■ **What you will do**: Omit the pictures from the listing below and print every remaining entry verbatim.

■ **Source data**:
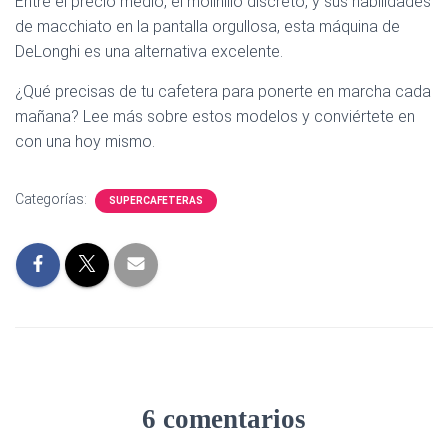
Entre el precio medio, el molinillo discreto, y sus habilidades
de macchiato en la pantalla orgullosa, esta máquina de
DeLonghi es una alternativa excelente.
¿Qué precisas de tu cafetera para ponerte en marcha cada
mañana? Lee más sobre estos modelos y conviértete en
con una hoy mismo.
Categorías:
SUPERCAFETERAS
6 comentarios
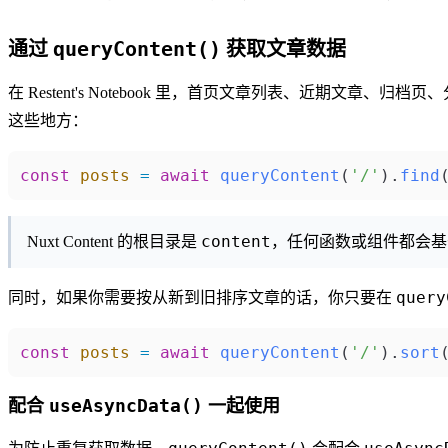
queryContent()
通过
获取文章数据
在 Restent's Notebook 里，首页文章列表、近期文章、归
这些地方：
const
 posts
 =
 await
 queryContent
(
'/'
).
find
content
Nuxt Content 的根目录是
，任何函数或组件都会
query
同时，如果你需要按从新到旧排序文章的话，你只要在
const
 posts
 =
 await
 queryContent
(
'/'
).
sort
useAsyncData()
配合
一起使用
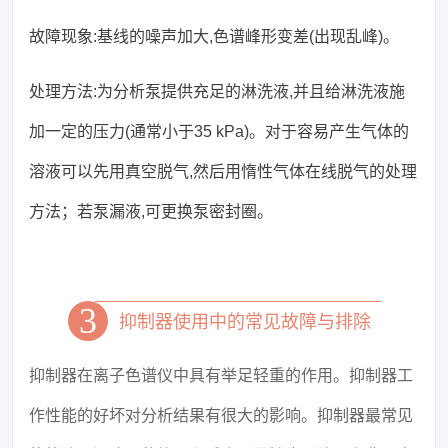
故障现象:基线的噪声加大,色谱峰形变差(出现乱峰)。
处理方法:为分析泵提供充足的淋洗液,并且给淋洗液施
加一定的压力(通常小于35 kPa)。对于容易产生气体的
溶液可以先用真空脱气,然后用惰性气体在线脱气的处理
方法；若泵漏液,可更换泵密封圈。
3
抑制器使用中的常见故障与排除
抑制器在离子色谱仪中具有举足轻重的作用。抑制器工
作性能的好坏对分析结果有很大的影响。抑制器最常见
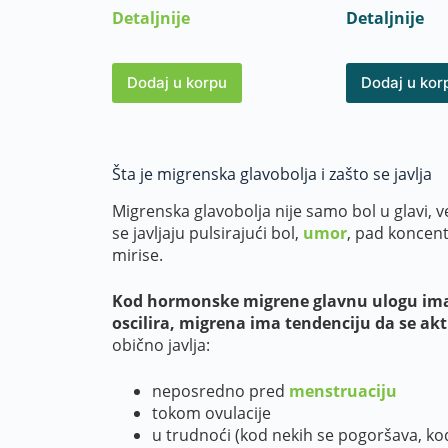
Detaljnije
Detaljnije
Dodaj u korpu
Dodaj u kor
Šta je migrenska glavobolja i zašto se javlja
Migrenska glavobolja nije samo bol u glavi, v
se javljaju pulsirajući bol,
umor
, pad koncent
mirise.
Kod hormonske migrene glavnu ulogu im
oscilira, migrena ima tendenciju da se akt
obično javlja:
neposredno pred
menstruaciju
tokom ovulacije
u trudnoći (kod nekih se pogoršava, ko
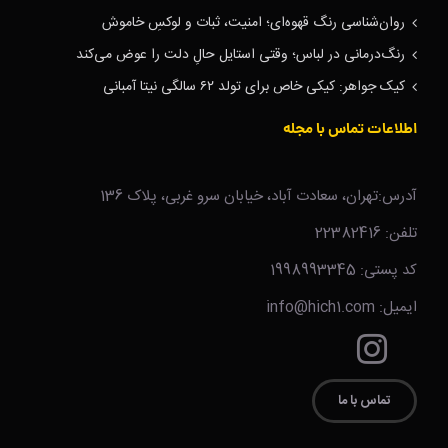
روان‌شناسی رنگ قهوه‌ای؛ امنیت، ثبات و لوکسِ خاموش
رنگ‌درمانی در لباس؛ وقتی استایل حالِ دلت را عوض می‌کند
کیک جواهر: کیکی خاص برای تولد ۶۲ سالگی نیتا آمبانی
اطلاعات تماس با مجله
آدرس:تهران، سعادت آباد، خیابان سرو غربی، پلاک 136
تلفن: 22382416
کد پستی: 1998993345
ایمیل: info@hich1.com
تماس با ما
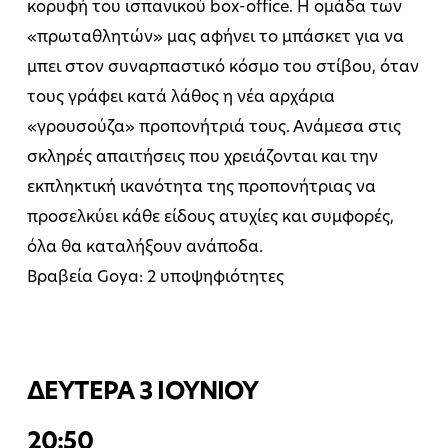
κορυφή του ισπανικού box-office. Η ομάδα των
«πρωταθλητών» μας αφήνει το μπάσκετ για να
μπει στον συναρπαστικό κόσμο του στίβου, όταν
τους γράφει κατά λάθος η νέα αρχάρια
«γρουσούζα» προπονήτριά τους. Ανάμεσα στις
σκληρές απαιτήσεις που χρειάζονται και την
εκπληκτική ικανότητα της προπονήτριας να
προσελκύει κάθε είδους ατυχίες και συμφορές,
όλα θα καταλήξουν ανάποδα.
Βραβεία Goya: 2 υποψηφιότητες
ΔΕΥΤΕΡΑ 3 ΙΟΥΝΙΟΥ
20:50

■ **Task response**:
Entre el precio medio, el molinillo discreto, y sus habilidades
de macchiato en la pantalla orgullosa, esta máquina de
DeLonghi es una alternativa excelente.
¿Qué precisas de tu cafetera para ponerte en marcha cada
mañana? Lee más sobre estos modelos y conviértete en
con una hoy mismo.
Categorías:
SUPERCAFETERAS
6 comentarios
queryContent()
通过
获取文章数据
在 Restent's Notebook 里，首页文章列表、近期文章、归
这些地方：
const
 posts
 =
 await
 queryContent
(
'/'
).
find
content
Nuxt Content 的根目录是
，任何函数或组件都会
query
同时，如果你需要按从新到旧排序文章的话，你只要在
const
 posts
 =
 await
 queryContent
(
'/'
).
sort
useAsyncData()
配合
一起使用
故障现象:基线的噪声加大,色谱峰形变差(出现乱峰)。
处理方法:为分析泵提供充足的淋洗液,并且给淋洗液施
加一定的压力(通常小于35 kPa)。对于容易产生气体的
溶液可以先用真空脱气,然后用惰性气体在线脱气的处理
方法；若泵漏液,可更换泵密封圈。
3
抑制器使用中的常见故障与排除
抑制器在离子色谱仪中具有举足轻重的作用。抑制器工
作性能的好坏对分析结果有很大的影响。抑制器最常见
Detaljnije
Detaljnije
Dodaj u korpu
Dodaj u kor
Šta je migrenska glavobolja i zašto se javlja
Migrenska glavobolja nije samo bol u glavi, v
se javljaju pulsirajući bol,
umor
, pad koncent
mirise.
Kod hormonske migrene glavnu ulogu im
oscilira, migrena ima tendenciju da se akt
obično javlja:
neposredno pred
menstruaciju
tokom ovulacije
u trudnoći (kod nekih se pogoršava, ko
روان‌شناسی رنگ قهوه‌ای؛ امنیت، ثبات و لوکسِ خاموش
رنگ‌درمانی در لباس؛ وقتی استایل حالِ دلت را عوض می‌کند
کیک جواهر: کیکی خاص برای تولد ۶۲ سالگی نیتا آمبانی
اطلاعات تماس با مجله
آدرس:تهران، سعادت آباد، خیابان سرو غربی، پلاک 136
تلفن: 22382416
کد پستی: 1998993345
ایمیل: info@hich1.com
تماس با ما
κορυφή του ισπανικού box-office. Η ομάδα των
«πρωταθλητών» μας αφήνει το μπάσκετ για να
μπει στον συναρπαστικό κόσμο του στίβου, όταν
τους γράφει κατά λάθος η νέα αρχάρια
«γρουσούζα» προπονήτριά τους. Ανάμεσα στις
σκληρές απαιτήσεις που χρειάζονται και την
εκπληκτική ικανότητα της προπονήτριας να
προσελκύει κάθε είδους ατυχίες και συμφορές,
όλα θα καταλήξουν ανάποδα.
Βραβεία Goya: 2 υποψηφιότητες
ΔΕΥΤΕΡΑ 3 ΙΟΥΝΙΟΥ
20:50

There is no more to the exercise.